WHAT IS BEING ASKED:
Before copying the entries, remove the pictures; everything else stays exactly as it is.

*** Block opens ***

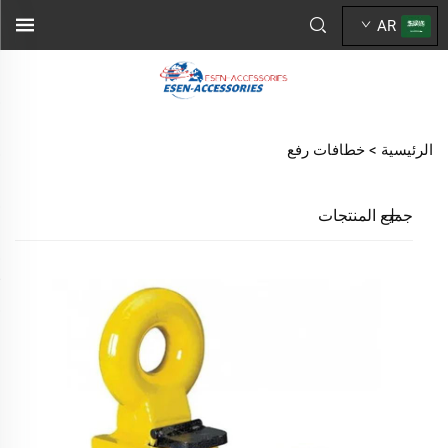
AR
الرئيسية >
خطافات رفع
جميع المنتجات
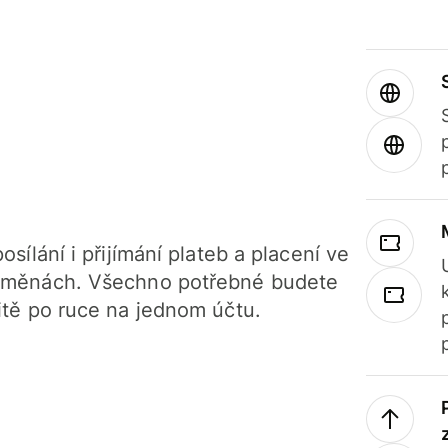
osílání i přijímání plateb a placení ve
 měnách. Všechno potřebné budete
itě po ruce na jednom účtu.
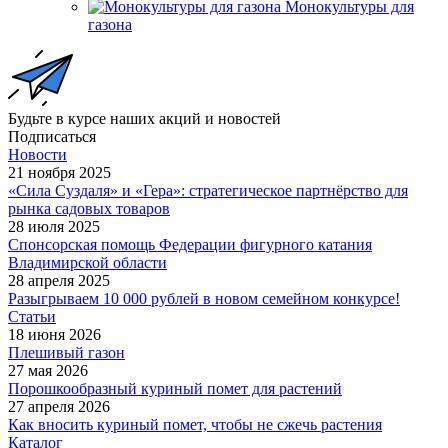
Монокультуры для
газона
Будьте в курсе наших акций и новостей
Подписаться
Новости
21 ноября 2025
«Сила Суздаля» и «Гера»: стратегическое партнёрство для
рынка садовых товаров
28 июля 2025
Спонсорская помощь Федерации фигурного катания
Владимирской области
28 апреля 2025
Разыгрываем 10 000 рублей в новом семейном конкурсе!
Статьи
18 июня 2026
Плешивый газон
27 мая 2026
Порошкообразный куриный помет для растений
27 апреля 2026
Как вносить куриный помет, чтобы не сжечь растения
Каталог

*** Block closes ***

RESULT OF THIS TASK:
AR
الرئيسية >
خطافات رفع
جميع المنتجات
osílání i přijímání plateb a placení ve
 měnách. Všechno potřebné budete
itě po ruce na jednom účtu.
Монокультуры для
газона
Будьте в курсе наших акций и новостей
Подписаться
Новости
21 ноября 2025
«Сила Суздаля» и «Гера»: стратегическое партнёрство для
рынка садовых товаров
28 июля 2025
Спонсорская помощь Федерации фигурного катания
Владимирской области
28 апреля 2025
Разыгрываем 10 000 рублей в новом семейном конкурсе!
Статьи
18 июня 2026
Плешивый газон
27 мая 2026
Порошкообразный куриный помет для растений
27 апреля 2026
Как вносить куриный помет, чтобы не сжечь растения
Каталог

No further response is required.